**INSTRUCTIONS FOR THE TASK:**
Exact copies of the records below are needed, free of pictures.

^^^^

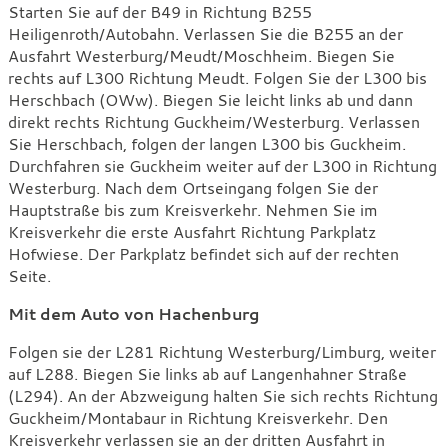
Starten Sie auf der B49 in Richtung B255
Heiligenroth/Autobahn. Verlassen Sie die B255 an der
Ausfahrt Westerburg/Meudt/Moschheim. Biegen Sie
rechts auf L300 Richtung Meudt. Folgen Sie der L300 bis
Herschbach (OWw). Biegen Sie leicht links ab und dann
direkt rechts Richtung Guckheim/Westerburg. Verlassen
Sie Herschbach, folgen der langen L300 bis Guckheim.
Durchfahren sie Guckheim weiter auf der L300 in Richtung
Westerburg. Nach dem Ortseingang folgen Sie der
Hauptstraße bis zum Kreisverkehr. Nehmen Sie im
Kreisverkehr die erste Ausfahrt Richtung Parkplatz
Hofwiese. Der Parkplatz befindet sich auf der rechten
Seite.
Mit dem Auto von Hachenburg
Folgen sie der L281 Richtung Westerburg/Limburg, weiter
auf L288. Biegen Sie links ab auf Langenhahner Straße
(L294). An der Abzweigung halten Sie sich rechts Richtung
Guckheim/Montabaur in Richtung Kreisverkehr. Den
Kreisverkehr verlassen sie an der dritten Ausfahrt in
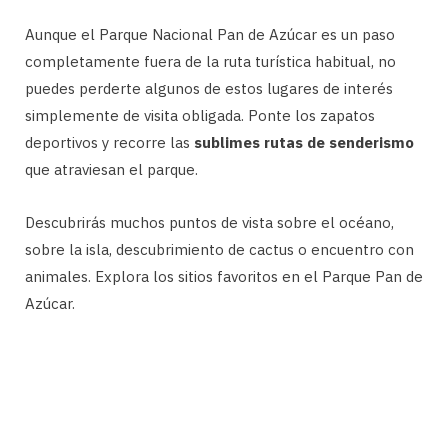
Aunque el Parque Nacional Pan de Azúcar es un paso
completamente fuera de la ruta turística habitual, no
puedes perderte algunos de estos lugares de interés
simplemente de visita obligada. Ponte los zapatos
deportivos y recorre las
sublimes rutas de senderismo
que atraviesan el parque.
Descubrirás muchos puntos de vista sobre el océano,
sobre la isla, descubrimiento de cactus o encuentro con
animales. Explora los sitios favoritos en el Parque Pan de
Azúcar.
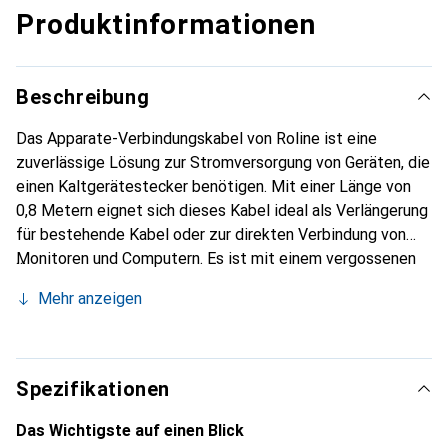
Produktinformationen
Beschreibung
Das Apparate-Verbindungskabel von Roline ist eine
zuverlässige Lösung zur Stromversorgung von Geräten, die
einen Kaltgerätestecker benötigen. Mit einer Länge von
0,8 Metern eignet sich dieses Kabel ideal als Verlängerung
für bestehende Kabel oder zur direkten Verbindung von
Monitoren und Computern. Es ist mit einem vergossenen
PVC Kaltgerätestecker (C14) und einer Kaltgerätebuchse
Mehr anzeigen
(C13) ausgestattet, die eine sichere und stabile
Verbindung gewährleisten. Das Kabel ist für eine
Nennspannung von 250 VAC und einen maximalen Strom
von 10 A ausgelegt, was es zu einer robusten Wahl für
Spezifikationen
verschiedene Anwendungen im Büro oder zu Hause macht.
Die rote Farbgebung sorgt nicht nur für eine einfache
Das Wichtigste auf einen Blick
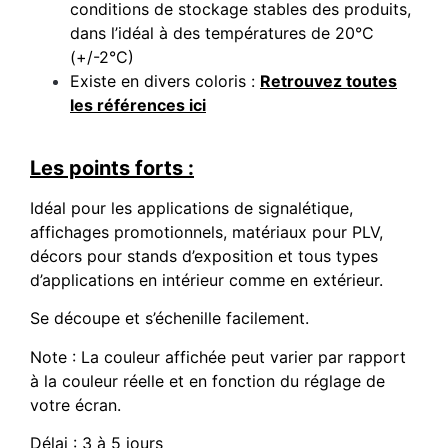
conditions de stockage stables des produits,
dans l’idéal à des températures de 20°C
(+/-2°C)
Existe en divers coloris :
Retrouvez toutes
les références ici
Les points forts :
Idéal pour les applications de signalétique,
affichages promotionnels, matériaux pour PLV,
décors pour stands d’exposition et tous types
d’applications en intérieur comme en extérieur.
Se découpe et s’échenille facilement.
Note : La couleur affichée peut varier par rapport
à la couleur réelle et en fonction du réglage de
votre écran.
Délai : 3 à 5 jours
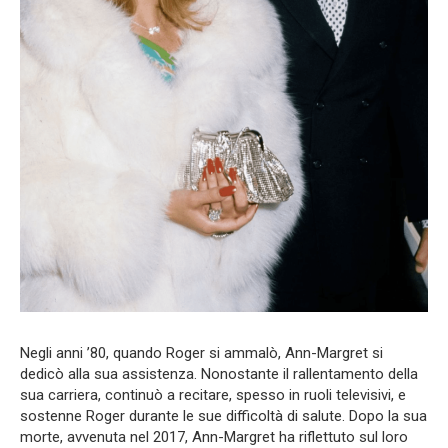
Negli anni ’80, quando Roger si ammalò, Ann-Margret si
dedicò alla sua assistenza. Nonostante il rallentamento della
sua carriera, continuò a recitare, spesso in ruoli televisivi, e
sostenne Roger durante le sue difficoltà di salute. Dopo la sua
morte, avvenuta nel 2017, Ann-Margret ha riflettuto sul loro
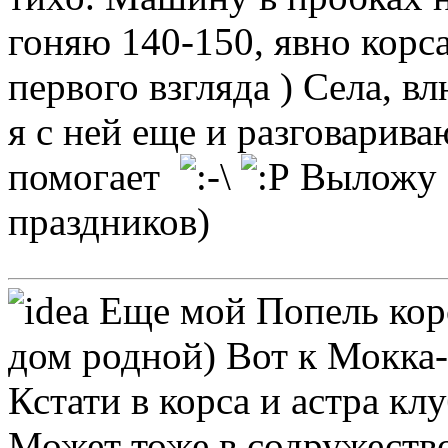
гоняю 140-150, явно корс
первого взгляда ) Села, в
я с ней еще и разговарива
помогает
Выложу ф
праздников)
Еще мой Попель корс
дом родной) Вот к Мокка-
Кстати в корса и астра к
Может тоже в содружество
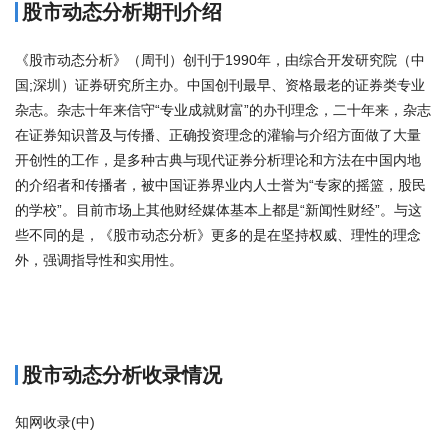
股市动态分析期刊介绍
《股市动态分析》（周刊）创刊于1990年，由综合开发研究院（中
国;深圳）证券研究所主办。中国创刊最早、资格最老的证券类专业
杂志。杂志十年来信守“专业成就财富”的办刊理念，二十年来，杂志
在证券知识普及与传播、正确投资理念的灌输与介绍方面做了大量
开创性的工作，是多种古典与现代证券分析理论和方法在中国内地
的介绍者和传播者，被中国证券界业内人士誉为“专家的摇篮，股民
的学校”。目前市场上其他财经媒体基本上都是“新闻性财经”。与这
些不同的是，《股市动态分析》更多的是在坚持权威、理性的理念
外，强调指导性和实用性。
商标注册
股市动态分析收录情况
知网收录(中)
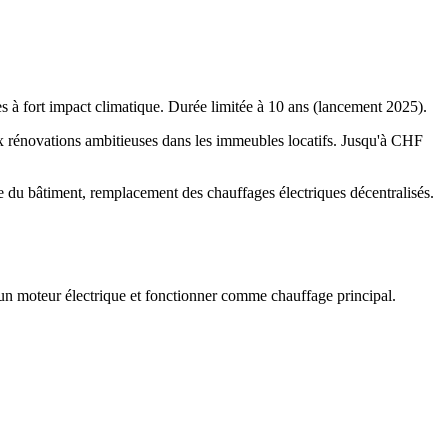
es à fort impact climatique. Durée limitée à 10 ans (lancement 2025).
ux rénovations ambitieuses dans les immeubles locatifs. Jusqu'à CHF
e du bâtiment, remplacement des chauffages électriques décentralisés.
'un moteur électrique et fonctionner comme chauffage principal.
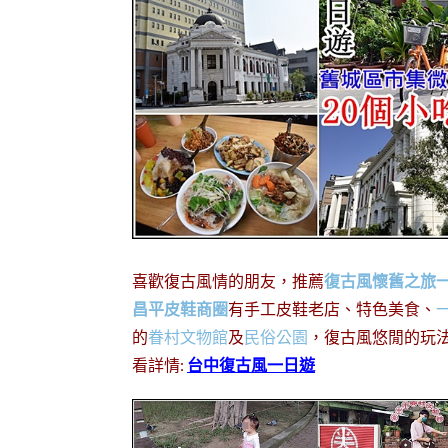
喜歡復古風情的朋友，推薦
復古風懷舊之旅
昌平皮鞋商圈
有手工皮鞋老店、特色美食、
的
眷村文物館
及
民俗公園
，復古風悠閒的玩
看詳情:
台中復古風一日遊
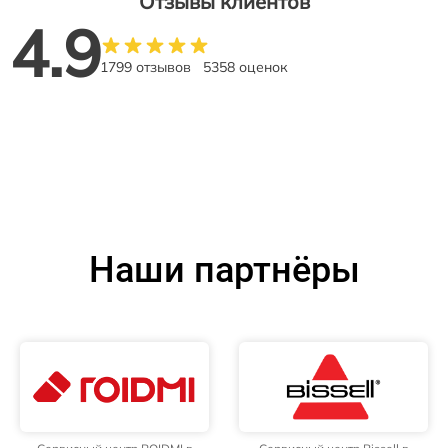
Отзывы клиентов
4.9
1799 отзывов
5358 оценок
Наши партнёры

^^^^

**REPLY:**
Starten Sie auf der B49 in Richtung B255
Heiligenroth/Autobahn. Verlassen Sie die B255 an der
Ausfahrt Westerburg/Meudt/Moschheim. Biegen Sie
rechts auf L300 Richtung Meudt. Folgen Sie der L300 bis
Herschbach (OWw). Biegen Sie leicht links ab und dann
direkt rechts Richtung Guckheim/Westerburg. Verlassen
Sie Herschbach, folgen der langen L300 bis Guckheim.
Durchfahren sie Guckheim weiter auf der L300 in Richtung
Westerburg. Nach dem Ortseingang folgen Sie der
Hauptstraße bis zum Kreisverkehr. Nehmen Sie im
Kreisverkehr die erste Ausfahrt Richtung Parkplatz
Hofwiese. Der Parkplatz befindet sich auf der rechten
Seite.
Mit dem Auto von Hachenburg
Folgen sie der L281 Richtung Westerburg/Limburg, weiter
auf L288. Biegen Sie links ab auf Langenhahner Straße
(L294). An der Abzweigung halten Sie sich rechts Richtung
Guckheim/Montabaur in Richtung Kreisverkehr. Den
Kreisverkehr verlassen sie an der dritten Ausfahrt in
Aunque el Parque Nacional Pan de Azúcar es un paso
completamente fuera de la ruta turística habitual, no
puedes perderte algunos de estos lugares de interés
simplemente de visita obligada. Ponte los zapatos
deportivos y recorre las
sublimes rutas de senderismo
que atraviesan el parque.
Descubrirás muchos puntos de vista sobre el océano,
sobre la isla, descubrimiento de cactus o encuentro con
animales. Explora los sitios favoritos en el Parque Pan de
Azúcar.
Produktinformationen
Beschreibung
Das Apparate-Verbindungskabel von Roline ist eine
zuverlässige Lösung zur Stromversorgung von Geräten, die
einen Kaltgerätestecker benötigen. Mit einer Länge von
0,8 Metern eignet sich dieses Kabel ideal als Verlängerung
für bestehende Kabel oder zur direkten Verbindung von
Monitoren und Computern. Es ist mit einem vergossenen
PVC Kaltgerätestecker (C14) und einer Kaltgerätebuchse
Mehr anzeigen
(C13) ausgestattet, die eine sichere und stabile
Verbindung gewährleisten. Das Kabel ist für eine
Nennspannung von 250 VAC und einen maximalen Strom
von 10 A ausgelegt, was es zu einer robusten Wahl für
Spezifikationen
verschiedene Anwendungen im Büro oder zu Hause macht.
Die rote Farbgebung sorgt nicht nur für eine einfache
Das Wichtigste auf einen Blick
conditions de stockage stables des produits,
dans l’idéal à des températures de 20°C
(+/-2°C)
Existe en divers coloris :
Retrouvez toutes
les références ici
Les points forts :
Idéal pour les applications de signalétique,
affichages promotionnels, matériaux pour PLV,
décors pour stands d’exposition et tous types
d’applications en intérieur comme en extérieur.
Se découpe et s’échenille facilement.
Note : La couleur affichée peut varier par rapport
à la couleur réelle et en fonction du réglage de
votre écran.
Délai : 3 à 5 jours
Negli anni ’80, quando Roger si ammalò, Ann-Margret si
dedicò alla sua assistenza. Nonostante il rallentamento della
sua carriera, continuò a recitare, spesso in ruoli televisivi, e
sostenne Roger durante le sue difficoltà di salute. Dopo la sua
morte, avvenuta nel 2017, Ann-Margret ha riflettuto sul loro
гоняю 140-150, явно корс
первого взгляда ) Села, в
я с ней еще и разговарива
помогает
Выложу ф
праздников)
Еще мой Попель корс
дом родной) Вот к Мокка-
Кстати в корса и астра к
Может тоже в содружество
股市动态分析期刊介绍
《股市动态分析》（周刊）创刊于1990年，由综合开发研究院（中
国;深圳）证券研究所主办。中国创刊最早、资格最老的证券类专业
杂志。杂志十年来信守“专业成就财富”的办刊理念，二十年来，杂志
在证券知识普及与传播、正确投资理念的灌输与介绍方面做了大量
开创性的工作，是多种古典与现代证券分析理论和方法在中国内地
的介绍者和传播者，被中国证券界业内人士誉为“专家的摇篮，股民
的学校”。目前市场上其他财经媒体基本上都是“新闻性财经”。与这
些不同的是，《股市动态分析》更多的是在坚持权威、理性的理念
外，强调指导性和实用性。
商标注册
股市动态分析收录情况
知网收录(中)
es à fort impact climatique. Durée limitée à 10 ans (lancement 2025).
ux rénovations ambitieuses dans les immeubles locatifs. Jusqu'à CHF
e du bâtiment, remplacement des chauffages électriques décentralisés.
'un moteur électrique et fonctionner comme chauffage principal.
喜歡復古風情的朋友，推薦
復古風懷舊之旅
昌平皮鞋商圈
有手工皮鞋老店、特色美食、
的
眷村文物館
及
民俗公園
，復古風悠閒的玩
看詳情:
台中復古風一日遊
Отзывы клиентов
4.9
1799 отзывов
5358 оценок
Наши партнёры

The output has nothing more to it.